= CBOSS Corporation =

Russian telecom company

CBOSS Corporation (Convergent Business Operation Support System) is a telecom company primarily based in Russia and with offices located in Finland, UAE and Vietnam. CBOSS Corporation, also known as CBOSS Group, develops IT solutions for the automation of telecommunications enterprises.

One of the three biggest Russian mobile operators, MTS used the CBOSS billing solution from 1998 until 2004, when it switched to FORIS
OSS-IN from STROM Telecom company

In 2004 CBOSS was rated as the 11th biggest IT company in Russia by CNews.ru.

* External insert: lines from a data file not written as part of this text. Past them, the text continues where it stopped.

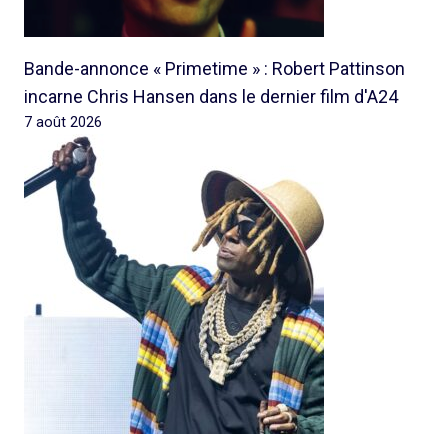
Bande-annonce « Primetime » : Robert Pattinson
incarne Chris Hansen dans le dernier film d'A24
7 août 2026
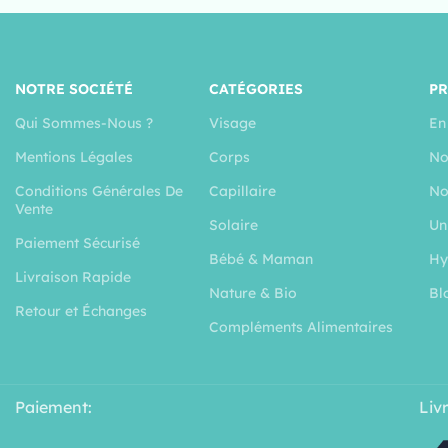
NOTRE SOCIÉTÉ
CATÉGORIES
P
Qui Sommes-Nous ?
Visage
En
Mentions Légales
Corps
No
Conditions Générales De
Capillaire
No
Vente
Solaire
Un
Paiement Sécurisé
Bébé & Maman
Hy
Livraison Rapide
Nature & Bio
Bl
Retour et Échanges
Compléments Alimentaires
Paiement:
Liv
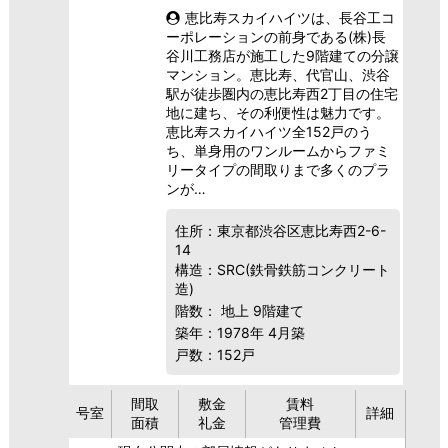
恵比寿スカイハイツは、長谷工コ
ーポレーションの前身である(株)長
谷川工務店が施工した9階建ての分譲
マンション。恵比寿、代官山、渋谷
駅が徒歩圏内の恵比寿西2丁目の住宅
地に建ち、その利便性は魅力です。
恵比寿スカイハイツ全152戸のう
ち、単身用のワンルームからファミ
リータイプの間取りまで多くのプラ
ンが…
住所：東京都渋谷区恵比寿西2-6-
14
構造：SRC(鉄骨鉄筋コンクリート
造)
階数： 地上 9階建て
築年：1978年 4月築
戸数：152戸
間取
敷金
賃料
号室
詳細
面積
礼金
管理費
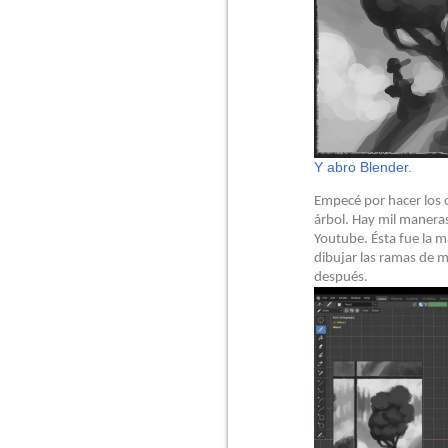
Y abro Blender.
Empecé por hacer los 
árbol. Hay mil maneras
Youtube. Ésta fue la 
dibujar las ramas de m
después.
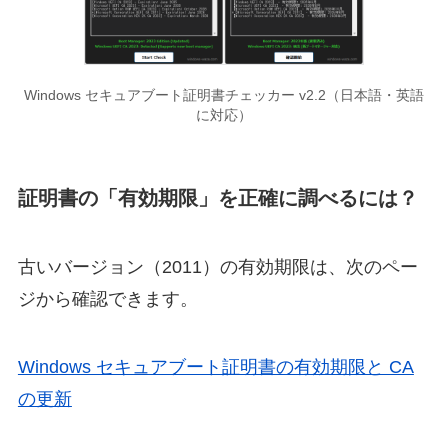
Windows セキュアブート証明書チェッカー v2.2（日本語・英語
に対応）
証明書の「有効期限」を正確に調べるには？
古いバージョン（2011）の有効期限は、次のペー
ジから確認できます。
Windows セキュアブート証明書の有効期限と CA
の更新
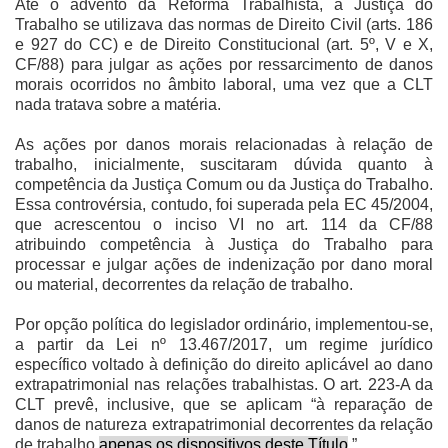
Até o advento da Reforma Trabalhista, a Justiça do
Trabalho se utilizava das normas de Direito Civil (arts. 186
e 927 do CC) e de Direito Constitucional (art. 5º, V e X,
CF/88) para julgar as ações por ressarcimento de danos
morais ocorridos no âmbito laboral, uma vez que a CLT
nada tratava sobre a matéria.
As ações por danos morais relacionadas à relação de
trabalho, inicialmente, suscitaram dúvida quanto à
competência da Justiça Comum ou da Justiça do Trabalho.
Essa controvérsia, contudo, foi superada pela EC 45/2004,
que acrescentou o inciso VI no art. 114 da CF/88
atribuindo competência à Justiça do Trabalho para
processar e julgar ações de indenização por dano moral
ou material, decorrentes da relação de trabalho.
Por opção política do legislador ordinário, implementou-se,
a partir da Lei nº 13.467/2017, um regime jurídico
específico voltado à definição do direito aplicável ao dano
extrapatrimonial nas relações trabalhistas. O art. 223-A da
CLT prevê, inclusive, que se aplicam “à reparação de
danos de natureza extrapatrimonial decorrentes da relação
de trabalho
apenas os dispositivos deste Título
.”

In 2006, CBOSS Corporation was recognized as the #1 IT-provider of integrated solutions for telecommunications in EMEA by Informa Telecoms Group

In February 2004 CBOSS acquired the online billing solutions subsidiary of Fujitsu Services Oy and its product - rtBilling (CBOSSrtb) prepaid billing system. This system was used by several mobile operators: Britain O2, Australian Optus, Canadian Rogers, Austrian One GmbH and Columbian Colombia Movil.

In 2008 CBOSS was selected by German MVNECO GmbH to provide IT infrastructure and IT solutions to implement mobile virtual network activities.